Java SE 5 introduced the concept of autoboxing.
Integer i1 = 1000;
Integer i2 = 1000;
assert (i1 != i2); // i1 and i2 are *not* the same object ---true
assert (i1.equals(i2)); true
Is equivalent to
Integer i1 = new Integer(1000);
Integer i2 = new Integer(1000);
assert (i1 != i2); true
assert (i1.equals(i2));true
So i1 holds an object of type Integer (as opposed to a primitive int value). When you create two *new* objects then they will always be non-identical (!=) even though the data within the objects *is* the same (equals). This is the major difference between the == operator and the equals() method; the == operator determines object identity (same object reference).
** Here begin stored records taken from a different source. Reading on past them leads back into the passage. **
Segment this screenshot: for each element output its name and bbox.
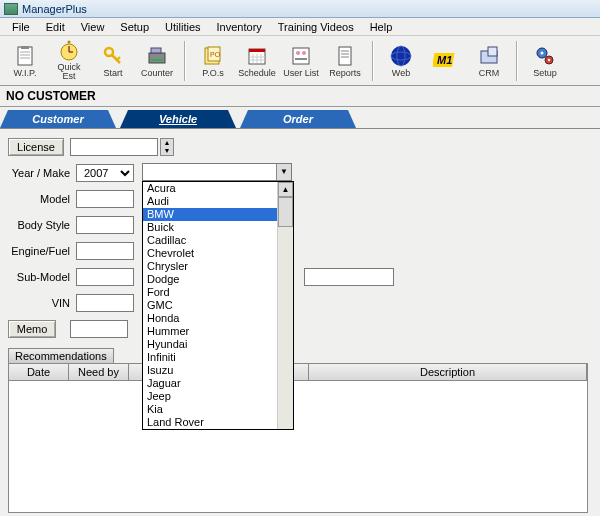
model-label: Model xyxy=(8,193,76,205)
license-button[interactable]: License xyxy=(8,138,64,156)
svg-point-8 xyxy=(68,41,71,44)
col-description[interactable]: Description xyxy=(309,364,587,380)
po-icon: PO xyxy=(201,44,225,68)
enginefuel-input[interactable] xyxy=(76,242,134,260)
menu-edit[interactable]: Edit xyxy=(38,19,73,35)
svg-point-26 xyxy=(296,51,300,55)
svg-point-27 xyxy=(302,51,306,55)
toolbar-start-button[interactable]: Start xyxy=(92,39,134,83)
tab-vehicle[interactable]: Vehicle xyxy=(128,110,228,128)
toolbar-web-button[interactable]: Web xyxy=(380,39,422,83)
make-option[interactable]: Hyundai xyxy=(143,338,293,351)
svg-rect-28 xyxy=(295,58,307,60)
scroll-up-icon[interactable]: ▲ xyxy=(278,182,293,197)
menu-utilities[interactable]: Utilities xyxy=(157,19,208,35)
svg-point-9 xyxy=(105,48,113,56)
make-option[interactable]: Buick xyxy=(143,221,293,234)
svg-rect-1 xyxy=(21,46,29,49)
menu-view[interactable]: View xyxy=(73,19,113,35)
year-select[interactable]: 2007 xyxy=(76,164,134,182)
recommendations-table-head: Date Need by Description xyxy=(9,364,587,381)
make-option[interactable]: Infiniti xyxy=(143,351,293,364)
toolbar-crm-button[interactable]: CRM xyxy=(468,39,510,83)
make-option[interactable]: Chevrolet xyxy=(143,247,293,260)
svg-rect-19 xyxy=(249,49,265,52)
svg-point-33 xyxy=(391,46,411,66)
make-option[interactable]: Cadillac xyxy=(143,234,293,247)
key-icon xyxy=(101,44,125,68)
toolbar-userlist-button[interactable]: User List xyxy=(280,39,322,83)
toolbar-separator xyxy=(372,41,374,81)
clipboard-icon xyxy=(13,44,37,68)
col-needby[interactable]: Need by xyxy=(69,364,129,380)
enginefuel-label: Engine/Fuel xyxy=(8,245,76,257)
submodel-extra-input[interactable] xyxy=(304,268,394,286)
make-select[interactable]: ▼ xyxy=(142,163,292,181)
svg-rect-13 xyxy=(151,48,161,53)
make-option[interactable]: Isuzu xyxy=(143,364,293,377)
dropdown-arrow-icon[interactable]: ▼ xyxy=(276,164,291,180)
bodystyle-input[interactable] xyxy=(76,216,134,234)
tab-customer[interactable]: Customer xyxy=(8,110,108,128)
toolbar: W.I.P. Quick Est Start Counter PO P.O.s … xyxy=(0,36,600,86)
gear-icon xyxy=(533,44,557,68)
memo-button[interactable]: Memo xyxy=(8,320,56,338)
license-input[interactable] xyxy=(70,138,158,156)
toolbar-reports-button[interactable]: Reports xyxy=(324,39,366,83)
toolbar-pos-button[interactable]: PO P.O.s xyxy=(192,39,234,83)
customer-status: NO CUSTOMER xyxy=(0,86,600,107)
scroll-thumb[interactable] xyxy=(278,197,293,227)
col-date[interactable]: Date xyxy=(9,364,69,380)
make-option[interactable]: Jaguar xyxy=(143,377,293,390)
make-option[interactable]: GMC xyxy=(143,299,293,312)
svg-rect-29 xyxy=(339,47,351,65)
menu-help[interactable]: Help xyxy=(362,19,401,35)
spinner-down-icon[interactable]: ▼ xyxy=(161,147,173,155)
toolbar-setup-button[interactable]: Setup xyxy=(524,39,566,83)
make-option[interactable]: BMW xyxy=(143,208,293,221)
svg-text:PO: PO xyxy=(210,51,221,58)
toolbar-wip-button[interactable]: W.I.P. xyxy=(4,39,46,83)
make-option[interactable]: Ford xyxy=(143,286,293,299)
svg-point-42 xyxy=(548,58,550,60)
tab-row: Customer Vehicle Order xyxy=(0,107,600,129)
submodel-input[interactable] xyxy=(76,268,134,286)
recommendations-header: Recommendations xyxy=(8,348,114,364)
tab-order[interactable]: Order xyxy=(248,110,348,128)
svg-point-40 xyxy=(541,51,544,54)
make-option[interactable]: Hummer xyxy=(143,325,293,338)
menu-inventory[interactable]: Inventory xyxy=(209,19,270,35)
menu-training[interactable]: Training Videos xyxy=(270,19,362,35)
make-option[interactable]: Land Rover xyxy=(143,416,293,429)
menu-setup[interactable]: Setup xyxy=(112,19,157,35)
model-input[interactable] xyxy=(76,190,134,208)
menubar: File Edit View Setup Utilities Inventory… xyxy=(0,18,600,36)
vin-input[interactable] xyxy=(76,294,134,312)
make-dropdown-list[interactable]: ▲ AcuraAudiBMWBuickCadillacChevroletChry… xyxy=(142,181,294,430)
make-option[interactable]: Jeep xyxy=(143,390,293,403)
toolbar-counter-button[interactable]: Counter xyxy=(136,39,178,83)
make-select-value xyxy=(143,164,276,180)
spinner-up-icon[interactable]: ▲ xyxy=(161,139,173,147)
calendar-icon xyxy=(245,44,269,68)
toolbar-quickest-button[interactable]: Quick Est xyxy=(48,39,90,83)
make-option[interactable]: Audi xyxy=(143,195,293,208)
crm-icon xyxy=(477,44,501,68)
make-option[interactable]: Dodge xyxy=(143,273,293,286)
toolbar-schedule-button[interactable]: Schedule xyxy=(236,39,278,83)
dropdown-scrollbar[interactable]: ▲ xyxy=(277,182,293,429)
menu-file[interactable]: File xyxy=(4,19,38,35)
make-option[interactable]: Acura xyxy=(143,182,293,195)
app-icon xyxy=(4,3,18,15)
toolbar-m1-button[interactable]: M1 xyxy=(424,39,466,83)
recommendations-section: Recommendations Date Need by Description xyxy=(8,347,592,513)
make-option[interactable]: Chrysler xyxy=(143,260,293,273)
memo-input[interactable] xyxy=(70,320,128,338)
window-title: ManagerPlus xyxy=(22,3,87,15)
make-option[interactable]: Honda xyxy=(143,312,293,325)
license-spinner[interactable]: ▲▼ xyxy=(160,138,174,156)
submodel-label: Sub-Model xyxy=(8,271,76,283)
globe-icon xyxy=(389,44,413,68)
titlebar: ManagerPlus xyxy=(0,0,600,18)
make-option[interactable]: Kia xyxy=(143,403,293,416)
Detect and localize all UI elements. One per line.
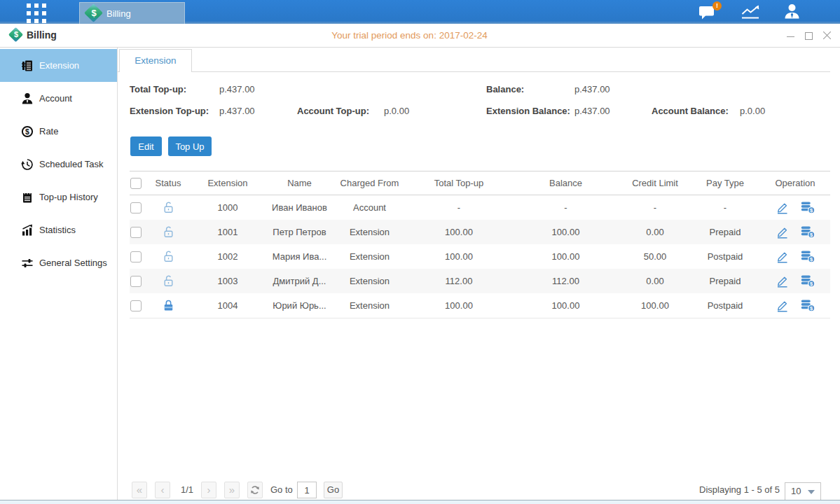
edit-row-icon[interactable]	[776, 250, 790, 263]
tab-strip: Extension	[118, 49, 830, 72]
row-checkbox[interactable]	[130, 227, 142, 238]
cell-extension: 1002	[189, 251, 266, 262]
col-credit-limit: Credit Limit	[620, 178, 690, 188]
close-button[interactable]	[822, 31, 832, 40]
sidebar: Extension Account $ Rate Scheduled Task	[0, 48, 118, 500]
go-button[interactable]: Go	[324, 482, 343, 498]
balance-value: p.437.00	[574, 84, 610, 94]
edit-button[interactable]: Edit	[130, 136, 162, 156]
sidebar-item-rate[interactable]: $ Rate	[0, 115, 117, 148]
edit-row-icon[interactable]	[776, 201, 790, 214]
account-topup-label: Account Top-up:	[297, 106, 369, 116]
top-up-button[interactable]: Top Up	[168, 136, 212, 156]
dollar-circle-icon: $	[21, 125, 34, 138]
cell-name: Дмитрий Д...	[266, 276, 333, 286]
person-icon	[21, 92, 34, 105]
cell-charged-from: Extension	[333, 276, 406, 286]
sliders-icon	[21, 257, 34, 270]
refresh-button[interactable]	[247, 482, 263, 498]
cell-name: Иван Иванов	[266, 202, 333, 213]
status-lock-icon	[147, 250, 189, 263]
extension-book-icon	[21, 59, 34, 72]
cell-charged-from: Extension	[333, 251, 406, 262]
status-lock-icon	[147, 299, 189, 312]
select-arrow-icon	[808, 490, 815, 494]
extension-balance-label: Extension Balance:	[486, 106, 570, 116]
cell-total-topup: 100.00	[406, 300, 511, 311]
col-name: Name	[266, 178, 333, 188]
monitor-chart-icon[interactable]	[741, 4, 760, 20]
cell-pay-type: -	[690, 202, 760, 213]
cell-credit-limit: 100.00	[620, 300, 690, 311]
edit-row-icon[interactable]	[776, 274, 790, 288]
goto-page-input[interactable]	[297, 482, 317, 498]
user-account-icon[interactable]	[783, 4, 801, 20]
cell-credit-limit: -	[620, 202, 690, 213]
row-checkbox[interactable]	[130, 202, 142, 214]
page-size-select[interactable]: 10	[785, 482, 821, 500]
sidebar-item-account[interactable]: Account	[0, 82, 117, 115]
sidebar-item-scheduled-task[interactable]: Scheduled Task	[0, 148, 117, 181]
col-pay-type: Pay Type	[690, 178, 760, 188]
cell-pay-type: Prepaid	[690, 227, 760, 237]
top-up-row-icon[interactable]: $	[801, 250, 815, 263]
status-lock-icon	[147, 274, 189, 288]
top-up-row-icon[interactable]: $	[801, 225, 815, 239]
sidebar-item-topup-history[interactable]: Top-up History	[0, 181, 117, 214]
sidebar-item-general-settings[interactable]: General Settings	[0, 246, 117, 279]
balance-label: Balance:	[486, 84, 524, 94]
app-grid-icon[interactable]	[27, 4, 46, 23]
top-up-row-icon[interactable]: $	[801, 201, 815, 214]
billing-diamond-icon: $	[85, 5, 102, 22]
col-balance: Balance	[511, 178, 620, 188]
top-up-row-icon[interactable]: $	[801, 274, 815, 288]
cell-balance: 100.00	[511, 227, 620, 237]
table-header: Status Extension Name Charged From Total…	[130, 171, 830, 195]
minimize-button[interactable]	[786, 31, 795, 40]
col-status: Status	[147, 178, 189, 188]
first-page-button[interactable]: «	[132, 482, 147, 498]
total-topup-value: p.437.00	[219, 84, 255, 94]
cell-extension: 1001	[189, 227, 266, 237]
sidebar-item-statistics[interactable]: Statistics	[0, 214, 117, 246]
account-balance-value: p.0.00	[740, 106, 765, 116]
select-all-checkbox[interactable]	[130, 178, 142, 189]
cell-charged-from: Account	[333, 202, 406, 213]
account-balance-label: Account Balance:	[652, 106, 729, 116]
maximize-button[interactable]	[804, 31, 813, 40]
goto-label: Go to	[270, 482, 293, 498]
trial-period-notice: Your trial period ends on: 2017-02-24	[0, 24, 819, 47]
edit-row-icon[interactable]	[776, 225, 790, 239]
cell-total-topup: 112.00	[406, 276, 511, 286]
col-operation: Operation	[760, 178, 830, 188]
notifications-icon[interactable]: !	[698, 5, 716, 20]
edit-row-icon[interactable]	[776, 299, 790, 312]
cell-balance: 100.00	[511, 300, 620, 311]
cell-extension: 1000	[189, 202, 266, 213]
extension-table: Status Extension Name Charged From Total…	[130, 171, 830, 318]
row-checkbox[interactable]	[130, 251, 142, 262]
cell-extension: 1004	[189, 300, 266, 311]
extension-balance-value: p.437.00	[574, 106, 610, 116]
cell-credit-limit: 0.00	[620, 227, 690, 237]
cell-pay-type: Postpaid	[690, 251, 760, 262]
window-titlebar: $ Billing Your trial period ends on: 201…	[0, 24, 840, 48]
sidebar-item-extension[interactable]: Extension	[0, 49, 117, 82]
table-row: 1000 Иван Иванов Account - - - - $	[130, 195, 830, 220]
row-checkbox[interactable]	[130, 300, 142, 312]
col-total-topup: Total Top-up	[406, 178, 511, 188]
extension-topup-label: Extension Top-up:	[130, 106, 209, 116]
cell-total-topup: 100.00	[406, 251, 511, 262]
cell-total-topup: 100.00	[406, 227, 511, 237]
row-checkbox[interactable]	[130, 276, 142, 287]
last-page-button[interactable]: »	[224, 482, 240, 498]
table-row: 1001 Петр Петров Extension 100.00 100.00…	[130, 220, 830, 244]
window-bottom-edge	[0, 500, 840, 504]
next-page-button[interactable]: ›	[201, 482, 216, 498]
status-lock-icon	[147, 225, 189, 239]
app-tab-billing[interactable]: $ Billing	[79, 2, 185, 24]
cell-extension: 1003	[189, 276, 266, 286]
tab-extension[interactable]: Extension	[119, 49, 192, 72]
top-up-row-icon[interactable]: $	[801, 299, 815, 312]
prev-page-button[interactable]: ‹	[155, 482, 170, 498]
However, for numbers under a certain value (I think under 128) this equivalency is *not* true. For example...
Integer i1 = 10;
Integer i2 = 10;
assert (i1 == i2); // i1 and i2 are the same object true
assert (i1.equals(i2)); true
So, the object referred to by i1 is identical to the object referred to by i2. Why does this happen? It turns out that the Java compiler performs an optimization for "creating" Integer objects (using autoboxing) for small numeric values. The compiler has an object cache of the first 128 integer values and it will always reuse the same Integer object when autoboxing the same int value.